Copy exactly the lines of the records below, and only those lines, beginning with the line that contains "Своими руками –" and ending with the line that contains "Пользовательское соглашение".

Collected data
◇ ◇ ◇
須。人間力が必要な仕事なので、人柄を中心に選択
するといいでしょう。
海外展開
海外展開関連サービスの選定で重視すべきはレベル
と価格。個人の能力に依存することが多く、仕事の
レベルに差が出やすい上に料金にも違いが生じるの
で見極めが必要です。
◇ ◇ ◇
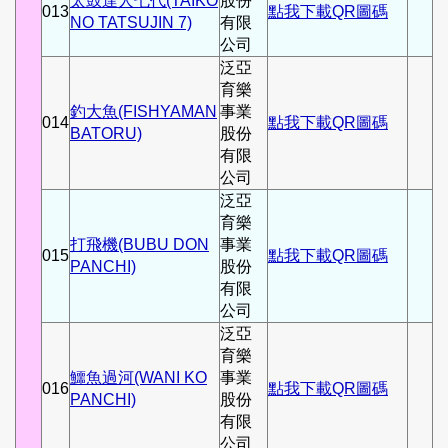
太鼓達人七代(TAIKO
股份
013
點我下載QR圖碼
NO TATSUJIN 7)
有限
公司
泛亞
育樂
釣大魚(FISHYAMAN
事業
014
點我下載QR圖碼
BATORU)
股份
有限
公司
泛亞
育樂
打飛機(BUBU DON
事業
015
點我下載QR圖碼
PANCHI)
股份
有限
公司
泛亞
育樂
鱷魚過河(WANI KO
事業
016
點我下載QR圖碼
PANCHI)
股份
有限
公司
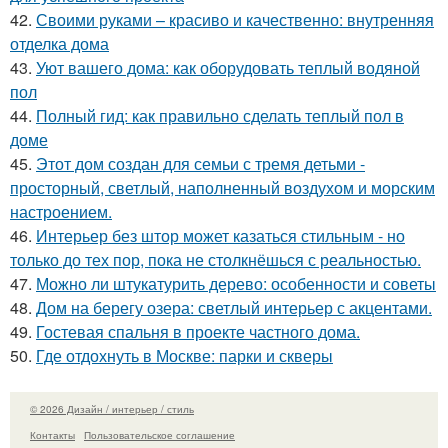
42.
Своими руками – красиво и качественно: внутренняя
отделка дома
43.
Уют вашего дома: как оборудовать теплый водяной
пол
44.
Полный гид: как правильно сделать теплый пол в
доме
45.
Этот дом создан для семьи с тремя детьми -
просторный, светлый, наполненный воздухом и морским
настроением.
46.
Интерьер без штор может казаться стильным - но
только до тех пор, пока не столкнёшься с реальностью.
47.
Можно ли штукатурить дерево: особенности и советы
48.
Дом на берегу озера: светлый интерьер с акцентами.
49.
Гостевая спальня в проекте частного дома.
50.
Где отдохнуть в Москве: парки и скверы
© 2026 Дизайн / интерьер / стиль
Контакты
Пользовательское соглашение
◇ ◇ ◇
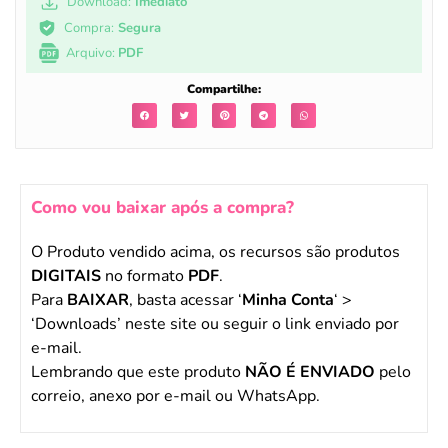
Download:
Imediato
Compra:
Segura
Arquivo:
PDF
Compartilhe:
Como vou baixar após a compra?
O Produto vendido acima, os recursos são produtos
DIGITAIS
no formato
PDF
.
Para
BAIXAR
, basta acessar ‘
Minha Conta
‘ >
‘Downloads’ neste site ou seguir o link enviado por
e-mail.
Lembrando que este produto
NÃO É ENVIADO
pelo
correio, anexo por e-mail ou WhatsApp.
◇ ◇ ◇
## Exercise result
Своими руками – красиво и качественно: внутренняя
отделка дома
43.
Уют вашего дома: как оборудовать теплый водяной
пол
44.
Полный гид: как правильно сделать теплый пол в
доме
45.
Этот дом создан для семьи с тремя детьми -
просторный, светлый, наполненный воздухом и морским
настроением.
46.
Интерьер без штор может казаться стильным - но
только до тех пор, пока не столкнёшься с реальностью.
47.
Можно ли штукатурить дерево: особенности и советы
48.
Дом на берегу озера: светлый интерьер с акцентами.
49.
Гостевая спальня в проекте частного дома.
50.
Где отдохнуть в Москве: парки и скверы
© 2026 Дизайн / интерьер / стиль
Контакты
Пользовательское соглашение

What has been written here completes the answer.